Two-photon microscopy is a powerful, cutting-edge technique, but the scientists still had to figure out a way to make a mouse skull transparent. For that, they went decidedly low-tech.
"I was thinking that we could thin the [skull] bone to a very thin layer if we are careful enough, and not actually penetrate the bone," says Gan. It was a tricky procedure. "We tried many ways. A drill ... didn't work so well, then we tried sandpaper, and that doesn't work ... so eventually we used a small surgical razor blade just to scrape the bone," he says.

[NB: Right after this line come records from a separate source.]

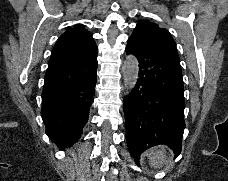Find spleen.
<instances>
[{
  "label": "spleen",
  "mask_w": 228,
  "mask_h": 181,
  "mask_svg": "<svg viewBox=\"0 0 228 181\" xmlns=\"http://www.w3.org/2000/svg\"><path fill=\"white\" fill-rule=\"evenodd\" d=\"M150 167L153 169H161L167 163L166 151L163 147H155L147 151Z\"/></svg>",
  "instance_id": "1"
}]
</instances>
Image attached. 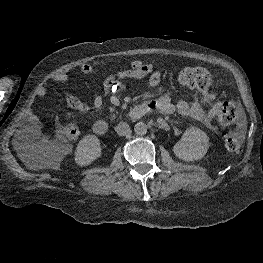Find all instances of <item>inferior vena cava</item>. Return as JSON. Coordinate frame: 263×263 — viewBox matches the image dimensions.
Masks as SVG:
<instances>
[{
    "label": "inferior vena cava",
    "mask_w": 263,
    "mask_h": 263,
    "mask_svg": "<svg viewBox=\"0 0 263 263\" xmlns=\"http://www.w3.org/2000/svg\"><path fill=\"white\" fill-rule=\"evenodd\" d=\"M116 132L120 136H125L130 133V126L126 122H120L116 128Z\"/></svg>",
    "instance_id": "obj_1"
}]
</instances>
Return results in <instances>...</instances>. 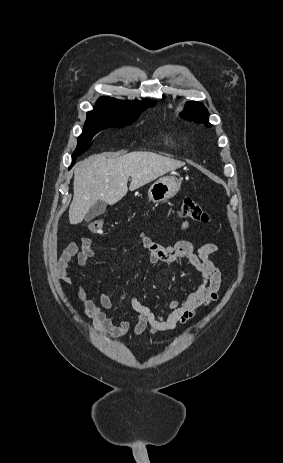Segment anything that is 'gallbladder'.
<instances>
[{"mask_svg": "<svg viewBox=\"0 0 283 463\" xmlns=\"http://www.w3.org/2000/svg\"><path fill=\"white\" fill-rule=\"evenodd\" d=\"M106 206L107 204L104 201H97L86 213L85 220L91 221L95 217L102 215L106 210Z\"/></svg>", "mask_w": 283, "mask_h": 463, "instance_id": "gallbladder-1", "label": "gallbladder"}]
</instances>
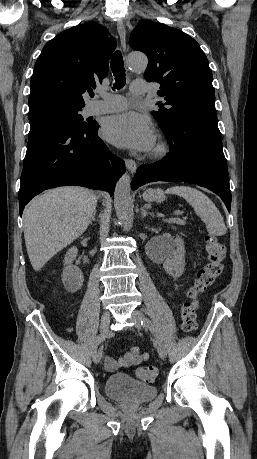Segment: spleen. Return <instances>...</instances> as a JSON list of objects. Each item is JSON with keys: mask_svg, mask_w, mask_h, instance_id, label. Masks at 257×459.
Masks as SVG:
<instances>
[{"mask_svg": "<svg viewBox=\"0 0 257 459\" xmlns=\"http://www.w3.org/2000/svg\"><path fill=\"white\" fill-rule=\"evenodd\" d=\"M166 192L184 198L205 223L210 235L223 236L226 234L227 228L220 211L203 192L190 186H174Z\"/></svg>", "mask_w": 257, "mask_h": 459, "instance_id": "3e777b00", "label": "spleen"}]
</instances>
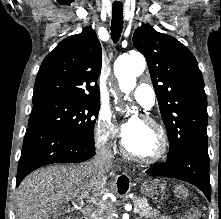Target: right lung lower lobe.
<instances>
[{
  "mask_svg": "<svg viewBox=\"0 0 221 219\" xmlns=\"http://www.w3.org/2000/svg\"><path fill=\"white\" fill-rule=\"evenodd\" d=\"M95 155V146L58 130L29 125L24 137L16 186L33 170L58 162L80 163Z\"/></svg>",
  "mask_w": 221,
  "mask_h": 219,
  "instance_id": "obj_1",
  "label": "right lung lower lobe"
}]
</instances>
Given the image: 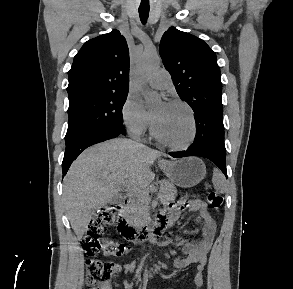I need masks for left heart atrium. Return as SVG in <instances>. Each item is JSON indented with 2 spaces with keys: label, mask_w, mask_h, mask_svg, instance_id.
I'll return each mask as SVG.
<instances>
[{
  "label": "left heart atrium",
  "mask_w": 293,
  "mask_h": 289,
  "mask_svg": "<svg viewBox=\"0 0 293 289\" xmlns=\"http://www.w3.org/2000/svg\"><path fill=\"white\" fill-rule=\"evenodd\" d=\"M167 105H168L167 103L163 104L162 109H164Z\"/></svg>",
  "instance_id": "39dd6f15"
}]
</instances>
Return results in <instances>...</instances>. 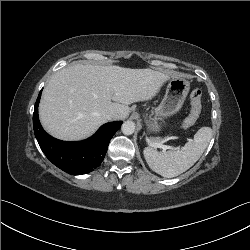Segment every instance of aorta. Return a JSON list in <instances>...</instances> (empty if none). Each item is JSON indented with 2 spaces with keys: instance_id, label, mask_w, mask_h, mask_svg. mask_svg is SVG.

Once they've thinned a small patch of the skull to about 15 micrometers, the two-photon microscope can image and map the synapses underneath. Because synapse remodeling takes place over a period of days or weeks, during which time the thinned skull begins to thicken and heal, the team must re-scrape the same patch at different time points, locate the same neurons again, and then map the changes in their synapses. It's tedious, but it works.
Don't do windows
Pruning Synapses along a dendrite as a young mouse ages. |
Indeed, the method has already uncovered some major surprises. One of the team's first discoveries was that the synapses in the mouse brain are remarkably stable, with 74% remaining intact over most of an adult mouse's lifespan. That contradicted results from an alternative system, in which researchers had actually drilled holes all the way through the mouse skull and installed glass windows to do the imaging. In the mice with windows, synaptic turnover was rapid and widespread, with about 20% turnover per day. "So this was a big controversy," says Gan.
The team decided to test the two methods side-by-side, comparing not only synapse remodeling but also the general health of the animals' brains. "If you remove the skull [patch] and place a cover glass, you see dramatic changes of the brain turnover of synapses, and at the same time we also find all these immune cells, like microglial cells and astrocytes. Clearly by doing that you cause a lot of changes in the brain," says Gan. Thinning the skull does not cause the same immune response.
Gan's technique has caught on quickly, and he estimates that about two dozen labs are now doing two-photon microscopy through thinned skull patches. Several of those groups have visited NYU to learn the difficult technique, but Gan cautions that it still has its limitations.
One problem is that the two-photon microscope can only penetrate a few hundred microns into the cerebral cortex. "To look at subcortical structures I think is still very challenging," says Gan.
Nonetheless, the surface of the cerebral cortex provides a lot of interesting territory for neuroscientists to explore. In one recent study, for example, Gan and his colleagues looked at a mouse model of Alzheimer's disease. In these mice, amyloid plaques appear to cause nearby synapses to turn over faster, and also cause adjacent neuronal dendrites to shrivel and disappear. Drugs that inhibit that response might eventually help treat this debilitating disease. Not bad for a razor blade.